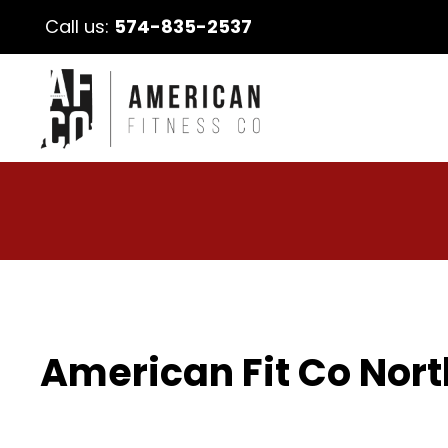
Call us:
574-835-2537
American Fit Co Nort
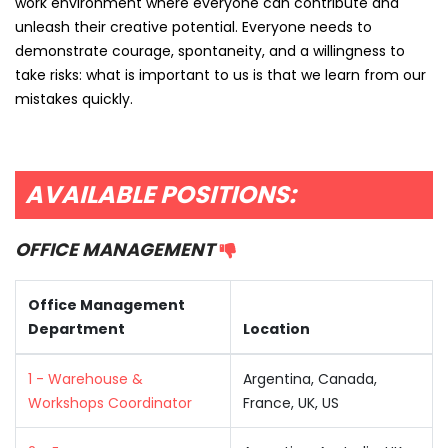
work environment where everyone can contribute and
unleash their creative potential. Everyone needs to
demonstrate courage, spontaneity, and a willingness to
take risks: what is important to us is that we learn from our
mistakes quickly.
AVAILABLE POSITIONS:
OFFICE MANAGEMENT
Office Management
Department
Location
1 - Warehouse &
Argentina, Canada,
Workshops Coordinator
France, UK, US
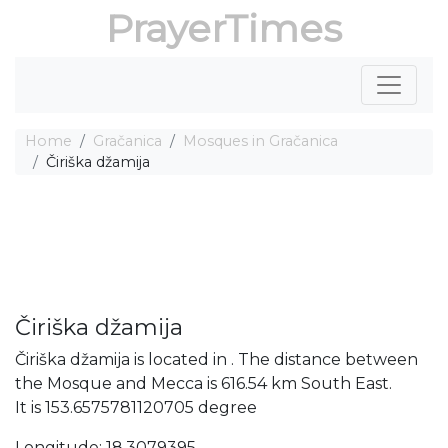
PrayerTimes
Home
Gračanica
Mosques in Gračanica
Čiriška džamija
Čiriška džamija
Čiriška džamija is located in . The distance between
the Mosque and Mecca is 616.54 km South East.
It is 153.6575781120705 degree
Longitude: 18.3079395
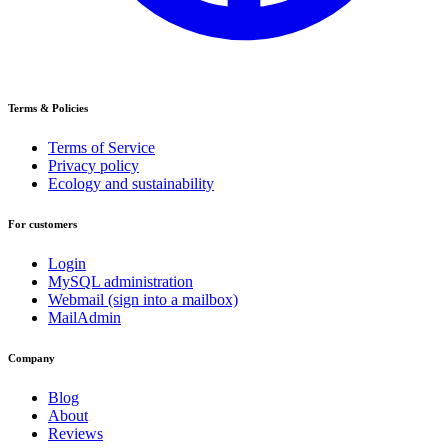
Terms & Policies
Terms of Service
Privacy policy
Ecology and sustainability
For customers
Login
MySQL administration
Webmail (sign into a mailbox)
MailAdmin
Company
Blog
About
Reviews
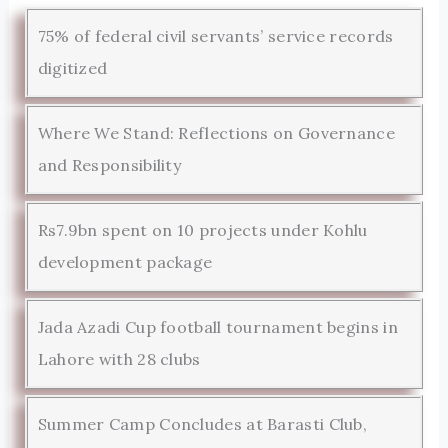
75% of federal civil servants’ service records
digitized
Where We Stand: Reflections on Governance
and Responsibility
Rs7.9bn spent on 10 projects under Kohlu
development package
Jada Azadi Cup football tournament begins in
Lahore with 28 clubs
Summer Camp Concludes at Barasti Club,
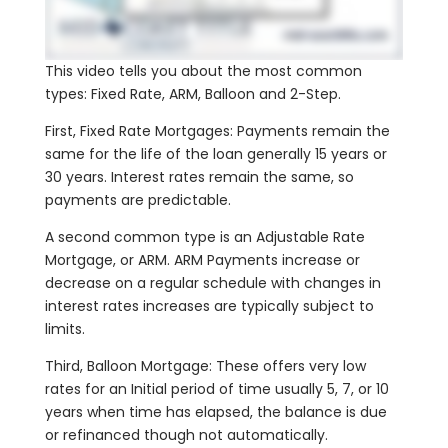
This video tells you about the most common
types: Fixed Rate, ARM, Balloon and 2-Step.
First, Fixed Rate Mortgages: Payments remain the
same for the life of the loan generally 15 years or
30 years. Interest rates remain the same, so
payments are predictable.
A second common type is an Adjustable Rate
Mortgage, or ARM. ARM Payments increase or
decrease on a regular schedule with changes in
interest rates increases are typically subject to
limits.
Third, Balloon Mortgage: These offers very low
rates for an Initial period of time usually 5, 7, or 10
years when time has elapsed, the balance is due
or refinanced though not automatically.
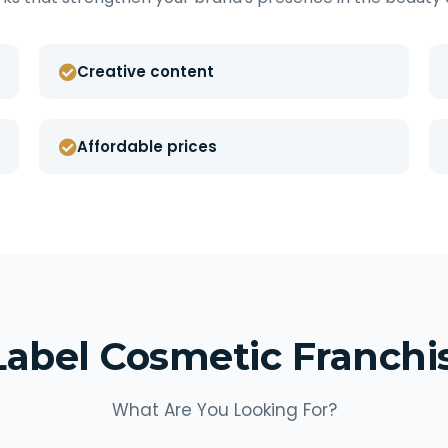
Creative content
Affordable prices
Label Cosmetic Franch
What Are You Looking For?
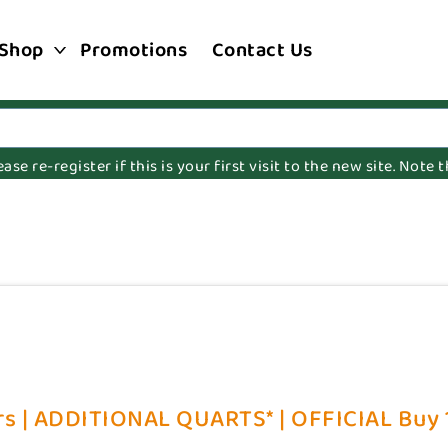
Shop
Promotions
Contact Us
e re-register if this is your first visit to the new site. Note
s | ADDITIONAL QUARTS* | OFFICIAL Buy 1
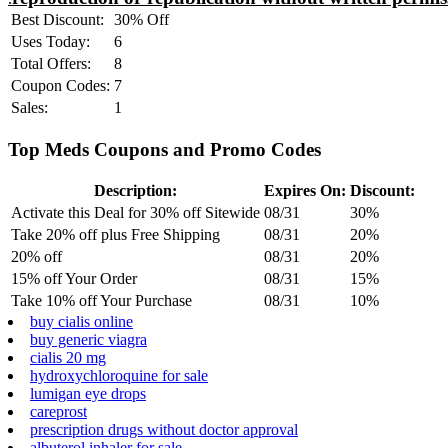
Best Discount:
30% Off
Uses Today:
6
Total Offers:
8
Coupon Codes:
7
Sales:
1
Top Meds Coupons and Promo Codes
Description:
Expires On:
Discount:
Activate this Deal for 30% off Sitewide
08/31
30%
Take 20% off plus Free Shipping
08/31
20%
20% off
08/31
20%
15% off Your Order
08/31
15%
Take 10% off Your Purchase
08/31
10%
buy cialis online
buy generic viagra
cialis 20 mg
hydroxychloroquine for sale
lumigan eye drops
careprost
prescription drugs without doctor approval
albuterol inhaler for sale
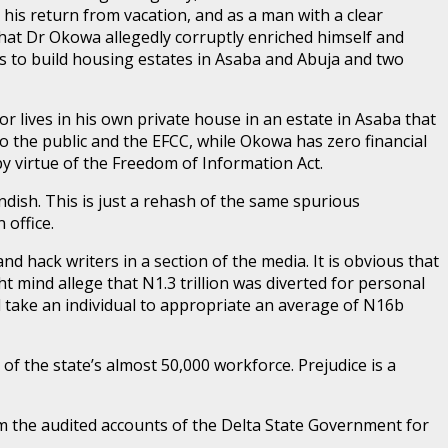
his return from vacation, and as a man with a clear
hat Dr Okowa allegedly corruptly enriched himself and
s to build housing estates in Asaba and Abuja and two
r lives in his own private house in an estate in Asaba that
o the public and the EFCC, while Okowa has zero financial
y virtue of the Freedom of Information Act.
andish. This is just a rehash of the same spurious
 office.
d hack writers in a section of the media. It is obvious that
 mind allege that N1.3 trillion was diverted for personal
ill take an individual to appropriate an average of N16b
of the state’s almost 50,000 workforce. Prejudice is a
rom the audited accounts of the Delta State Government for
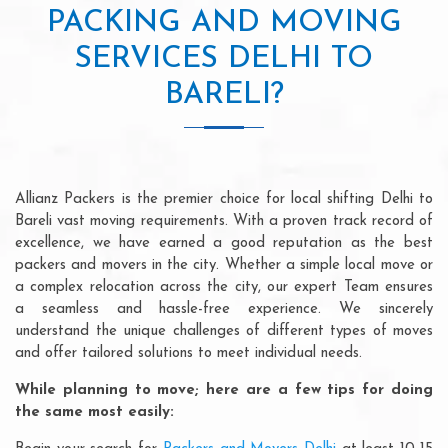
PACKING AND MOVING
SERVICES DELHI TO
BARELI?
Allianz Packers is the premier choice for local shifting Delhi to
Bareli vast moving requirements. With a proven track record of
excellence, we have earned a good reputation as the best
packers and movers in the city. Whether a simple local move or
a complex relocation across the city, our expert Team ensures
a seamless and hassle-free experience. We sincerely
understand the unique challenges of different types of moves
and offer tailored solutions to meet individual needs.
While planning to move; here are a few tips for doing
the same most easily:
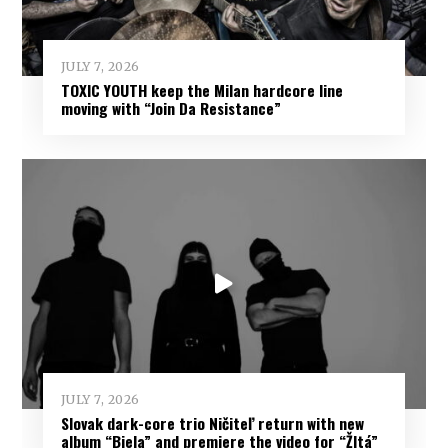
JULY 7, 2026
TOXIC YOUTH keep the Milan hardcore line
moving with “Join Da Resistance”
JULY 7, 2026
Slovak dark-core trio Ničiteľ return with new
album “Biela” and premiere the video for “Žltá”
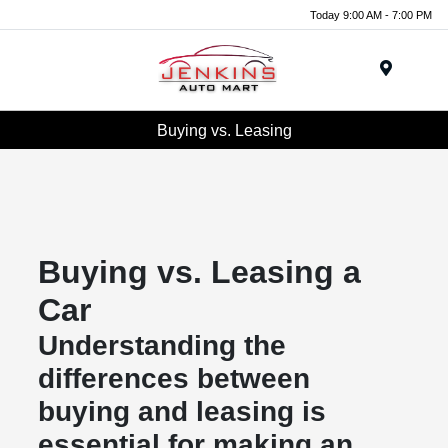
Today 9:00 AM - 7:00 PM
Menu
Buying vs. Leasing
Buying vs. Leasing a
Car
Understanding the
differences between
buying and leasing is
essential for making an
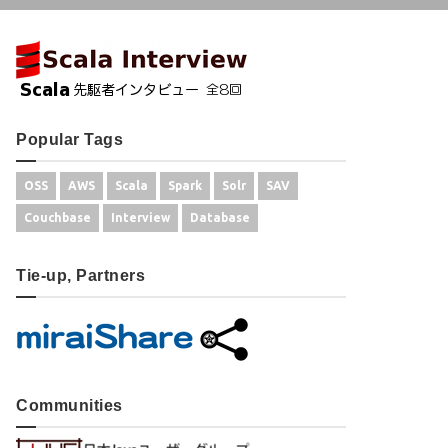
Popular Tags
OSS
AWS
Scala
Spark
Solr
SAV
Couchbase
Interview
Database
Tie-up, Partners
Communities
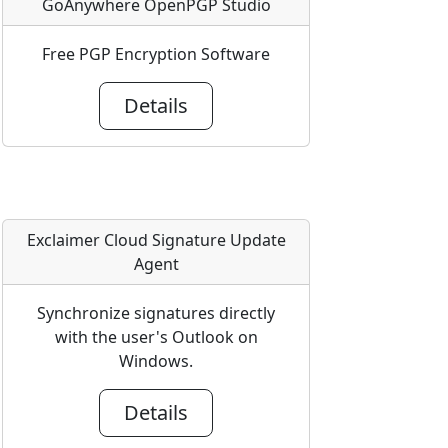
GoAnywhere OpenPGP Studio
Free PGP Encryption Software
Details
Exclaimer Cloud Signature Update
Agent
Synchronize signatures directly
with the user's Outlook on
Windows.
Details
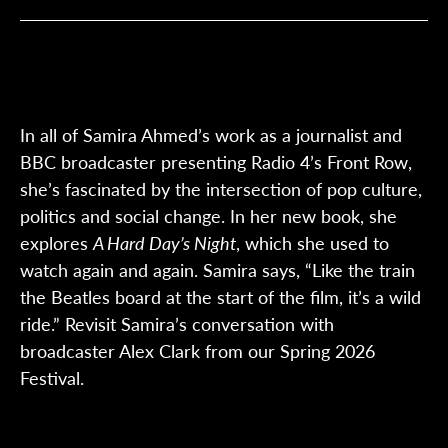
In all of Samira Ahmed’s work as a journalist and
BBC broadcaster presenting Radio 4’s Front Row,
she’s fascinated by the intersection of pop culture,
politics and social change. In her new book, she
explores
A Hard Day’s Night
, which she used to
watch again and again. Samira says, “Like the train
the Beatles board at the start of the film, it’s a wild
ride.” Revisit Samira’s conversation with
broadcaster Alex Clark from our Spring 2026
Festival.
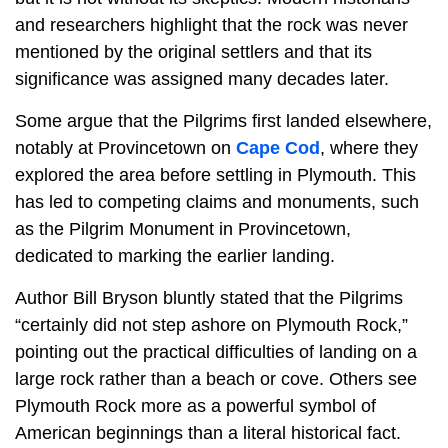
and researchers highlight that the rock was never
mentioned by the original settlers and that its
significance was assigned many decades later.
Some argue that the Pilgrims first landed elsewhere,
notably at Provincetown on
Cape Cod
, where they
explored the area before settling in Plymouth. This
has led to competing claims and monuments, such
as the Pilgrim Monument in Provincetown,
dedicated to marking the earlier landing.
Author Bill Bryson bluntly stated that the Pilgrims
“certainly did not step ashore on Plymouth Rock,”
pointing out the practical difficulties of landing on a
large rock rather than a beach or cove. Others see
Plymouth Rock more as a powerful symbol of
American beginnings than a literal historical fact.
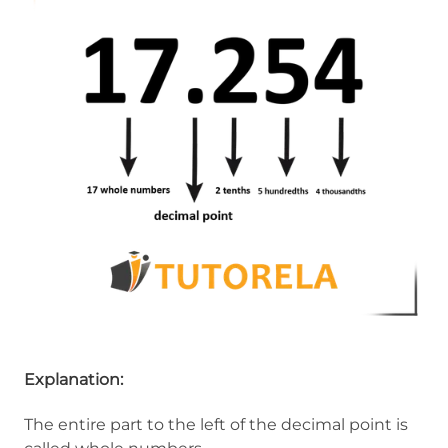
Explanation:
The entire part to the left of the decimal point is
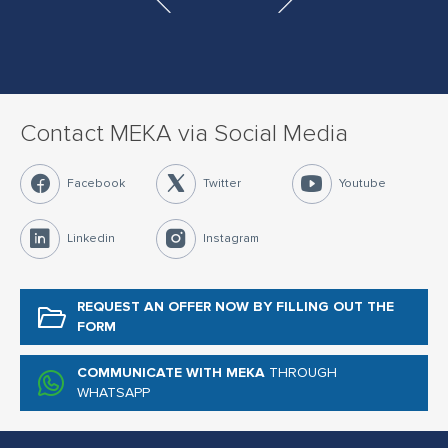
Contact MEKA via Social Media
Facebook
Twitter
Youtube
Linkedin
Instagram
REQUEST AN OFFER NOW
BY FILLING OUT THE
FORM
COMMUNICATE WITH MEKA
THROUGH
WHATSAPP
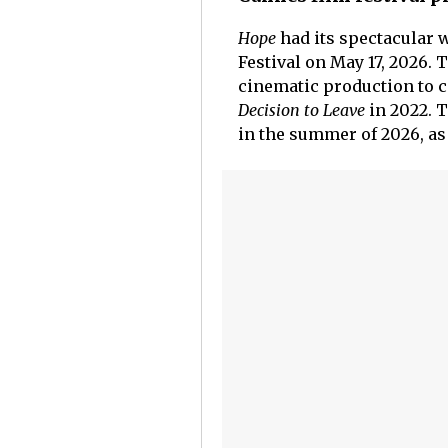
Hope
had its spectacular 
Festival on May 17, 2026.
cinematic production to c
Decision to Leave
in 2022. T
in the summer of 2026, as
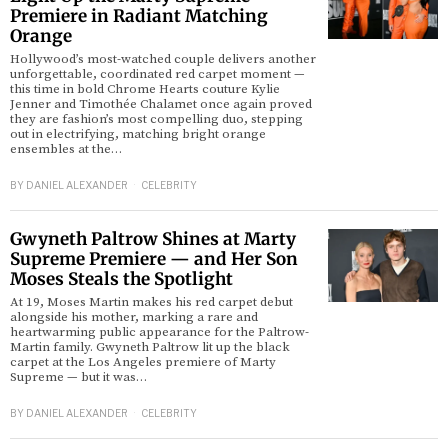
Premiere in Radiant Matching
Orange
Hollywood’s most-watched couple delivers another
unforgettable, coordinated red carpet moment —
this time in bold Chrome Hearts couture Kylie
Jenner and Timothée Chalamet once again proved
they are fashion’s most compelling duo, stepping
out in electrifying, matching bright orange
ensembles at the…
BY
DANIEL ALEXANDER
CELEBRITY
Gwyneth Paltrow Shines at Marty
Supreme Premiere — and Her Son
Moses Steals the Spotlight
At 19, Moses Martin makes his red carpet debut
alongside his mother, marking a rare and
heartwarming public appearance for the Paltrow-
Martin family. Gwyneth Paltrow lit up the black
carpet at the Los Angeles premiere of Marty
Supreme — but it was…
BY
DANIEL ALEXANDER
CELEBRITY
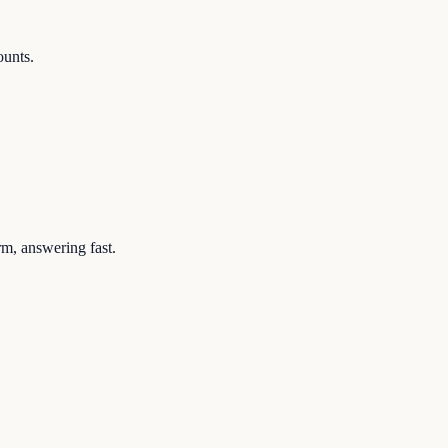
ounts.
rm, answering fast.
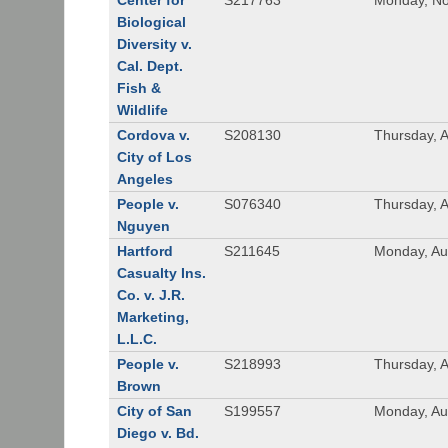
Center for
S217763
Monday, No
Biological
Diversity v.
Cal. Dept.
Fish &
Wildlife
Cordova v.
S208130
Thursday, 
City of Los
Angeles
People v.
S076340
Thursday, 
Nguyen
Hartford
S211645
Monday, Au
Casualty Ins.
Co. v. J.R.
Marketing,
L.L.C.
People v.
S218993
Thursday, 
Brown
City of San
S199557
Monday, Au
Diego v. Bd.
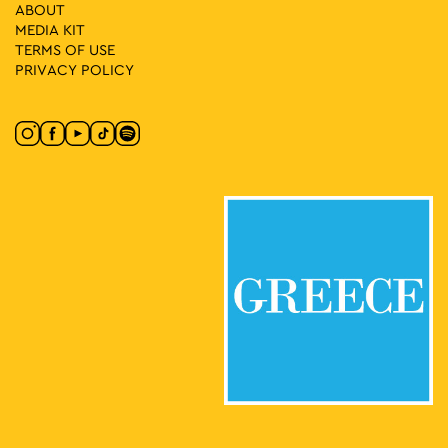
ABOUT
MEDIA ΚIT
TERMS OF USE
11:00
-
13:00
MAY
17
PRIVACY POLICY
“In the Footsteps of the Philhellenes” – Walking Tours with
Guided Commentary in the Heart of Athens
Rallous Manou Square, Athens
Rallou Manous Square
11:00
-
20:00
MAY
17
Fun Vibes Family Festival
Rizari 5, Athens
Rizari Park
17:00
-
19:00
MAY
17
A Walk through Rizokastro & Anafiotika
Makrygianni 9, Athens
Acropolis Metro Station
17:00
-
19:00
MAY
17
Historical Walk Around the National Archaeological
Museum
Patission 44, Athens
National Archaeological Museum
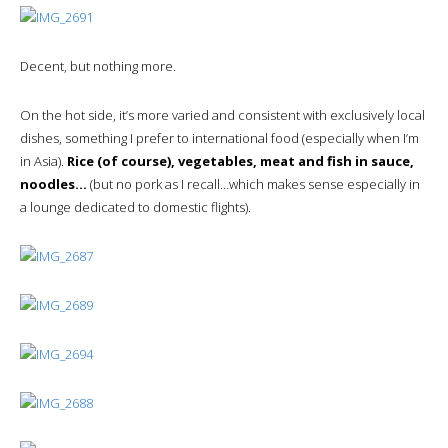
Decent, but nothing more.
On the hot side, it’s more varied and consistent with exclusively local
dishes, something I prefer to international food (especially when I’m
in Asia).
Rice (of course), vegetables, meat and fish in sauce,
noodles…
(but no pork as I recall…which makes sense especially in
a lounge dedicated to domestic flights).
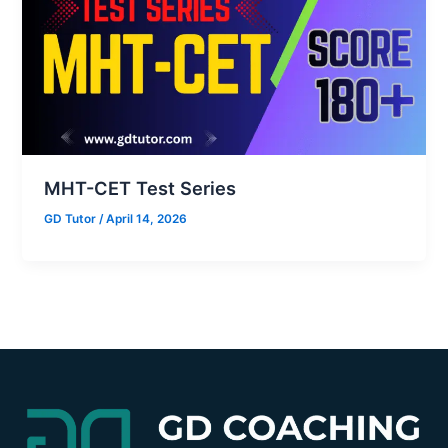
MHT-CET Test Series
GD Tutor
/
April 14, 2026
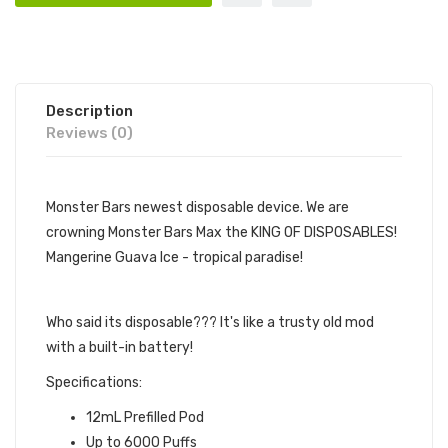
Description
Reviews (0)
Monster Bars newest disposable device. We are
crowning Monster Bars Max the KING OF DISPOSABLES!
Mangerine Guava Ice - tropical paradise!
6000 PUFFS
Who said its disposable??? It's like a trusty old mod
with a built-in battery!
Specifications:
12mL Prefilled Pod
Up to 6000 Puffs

TASK TO CARRY OUT |
Every line of the listing that includes the word "individual" forms the answer.

FINAL ANSWER |
ill take an individual to appropriate an average of N16b
and offer tailored solutions to meet individual needs.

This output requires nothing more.